Eine Umstellung sei es für ihn gewesen, von der Privatwirtschaft zur Universität zu wechseln. „Ich vermisse es manchmal, die großen Lkw zu fahren“, erklärt er. Aber die Arbeitsbelastung als Lkw-Fahrer war irgendwann zu groß geworden, bis zu 300 Stunden pro Monat, tagelang weg von zu Hause – Sebastian Laumann kennt die strukturellen Probleme der Branche gut. „Ich könnte ein Buch über das Lkw-Fahren schreiben“, sagt er und lacht erneut. Fahrer der Universität Münster zu sein sei geregelter und ruhiger, er könne mehr Zeit zu Hause verbringen.

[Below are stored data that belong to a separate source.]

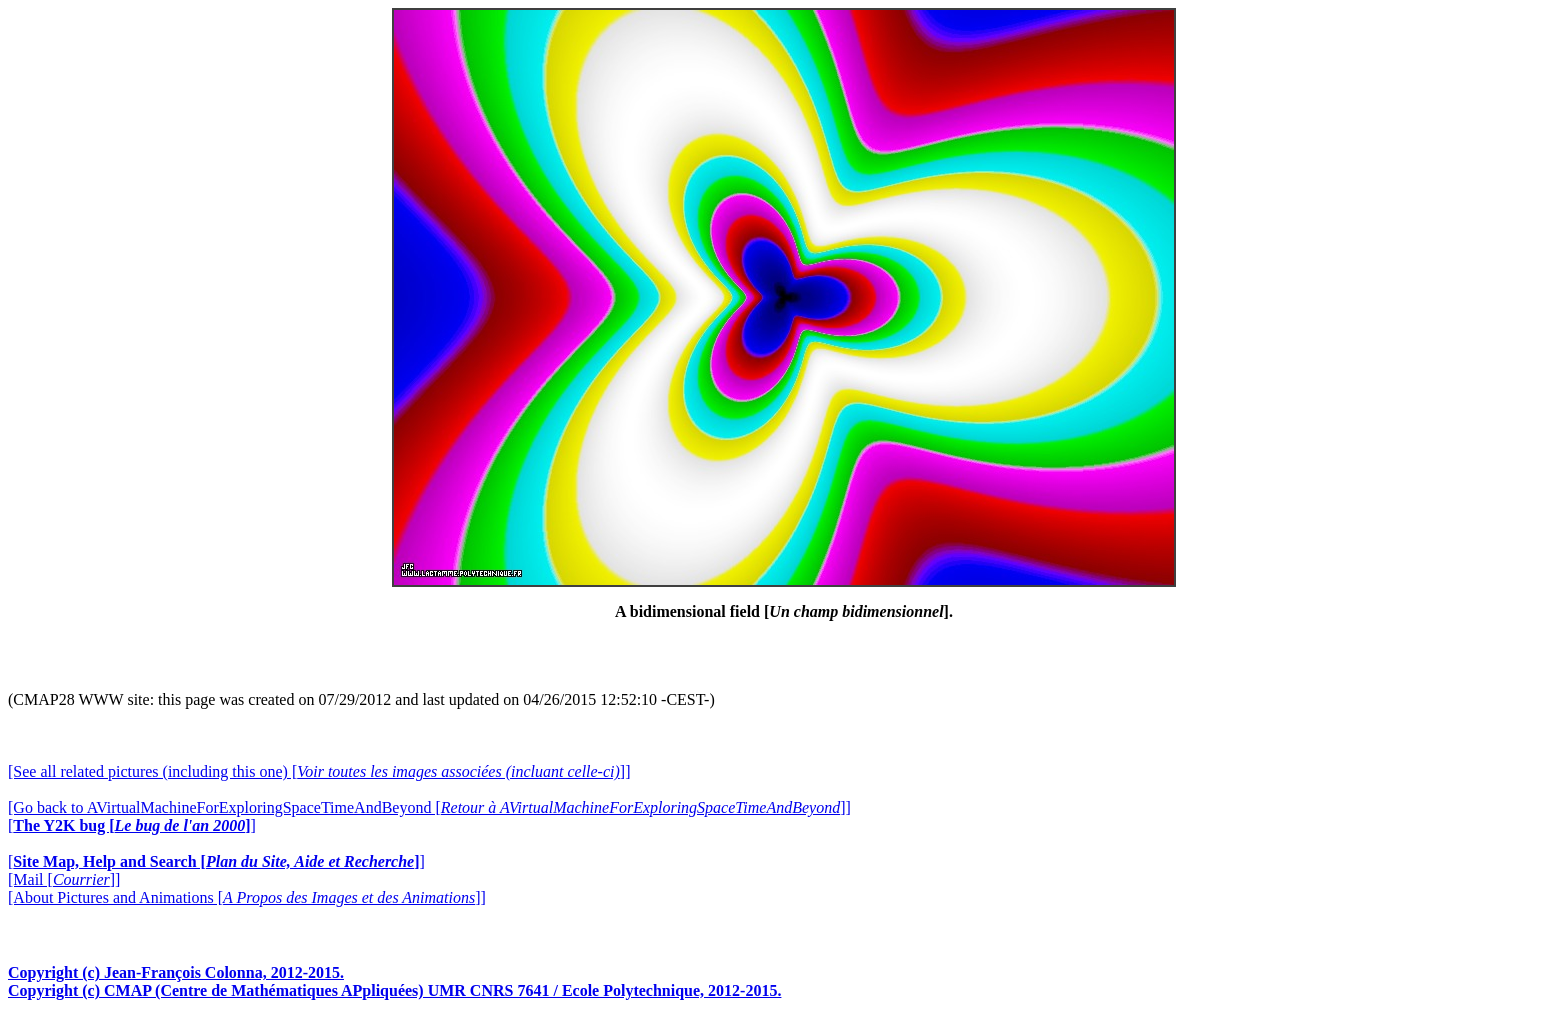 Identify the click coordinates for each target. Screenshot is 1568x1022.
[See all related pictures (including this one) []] (319, 771)
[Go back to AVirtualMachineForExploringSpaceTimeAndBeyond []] (429, 807)
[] (132, 825)
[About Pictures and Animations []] (247, 897)
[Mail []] (64, 879) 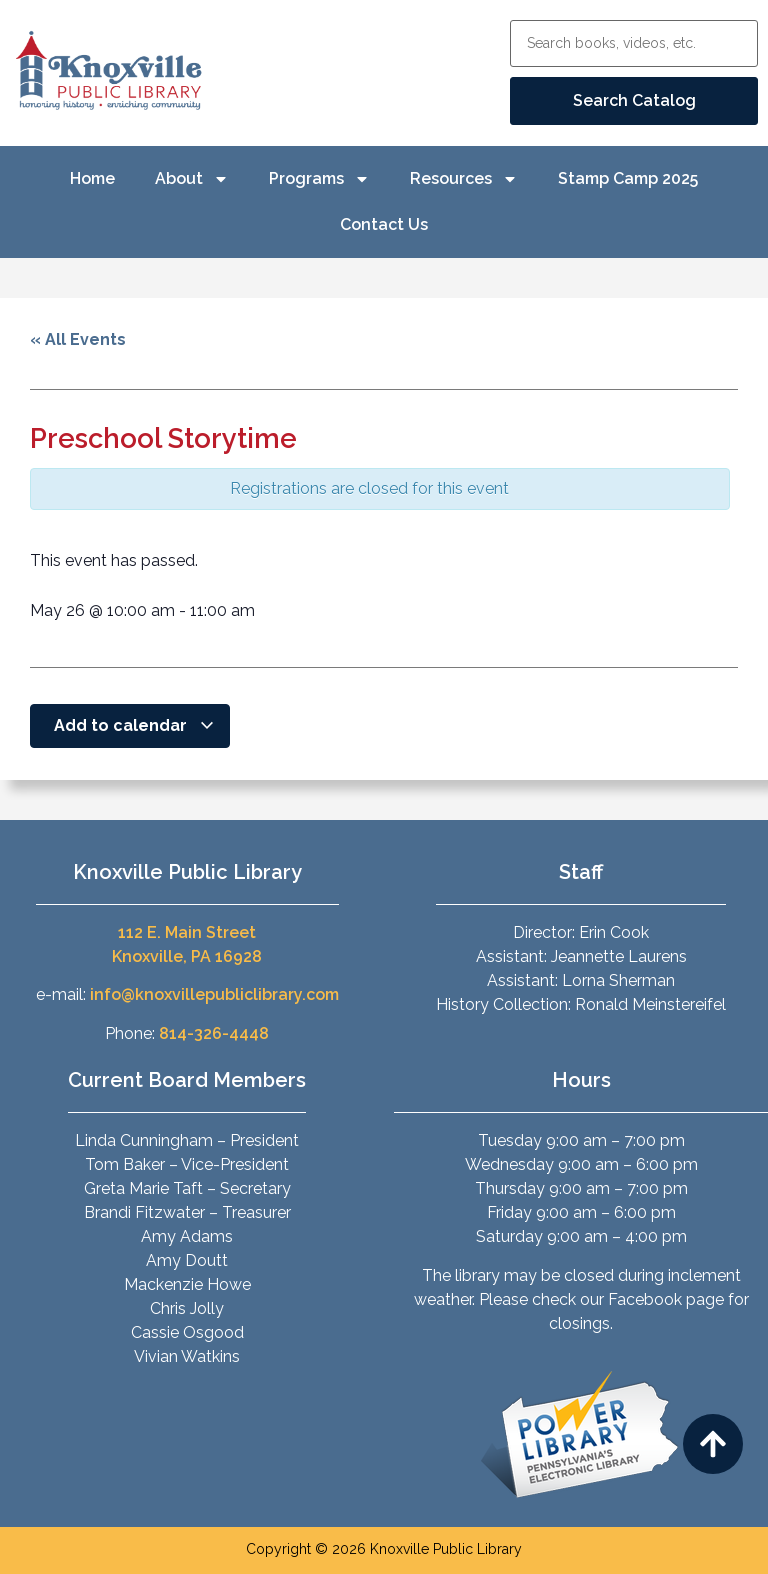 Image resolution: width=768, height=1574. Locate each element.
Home (92, 178)
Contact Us (384, 224)
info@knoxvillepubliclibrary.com (214, 994)
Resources (464, 179)
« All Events (78, 339)
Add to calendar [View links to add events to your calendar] (134, 725)
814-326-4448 (214, 1033)
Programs (319, 179)
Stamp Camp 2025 (628, 178)
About (192, 179)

Nach der Stickstofffahrt freut sich Sebastian Laumann auch auf die weiteren Termine in dieser Woche: Am Dienstag muss er schon um 5 Uhr nach Hamburg aufbrechen, um dorthin Laborgerät des Center for Soft Nanoscience zu bringen; und am Mittwoch steht eine Personenfahrt nach Düsseldorf an. Sebastian Laumann ist also viel auf Achse – ganz so wie man das von jemandem erwartet, der buchstäblich unterwegs ist und dessen Vorbild der von Manfred Krug gespielte Lkw-Fahrer Franz Meersdonk war.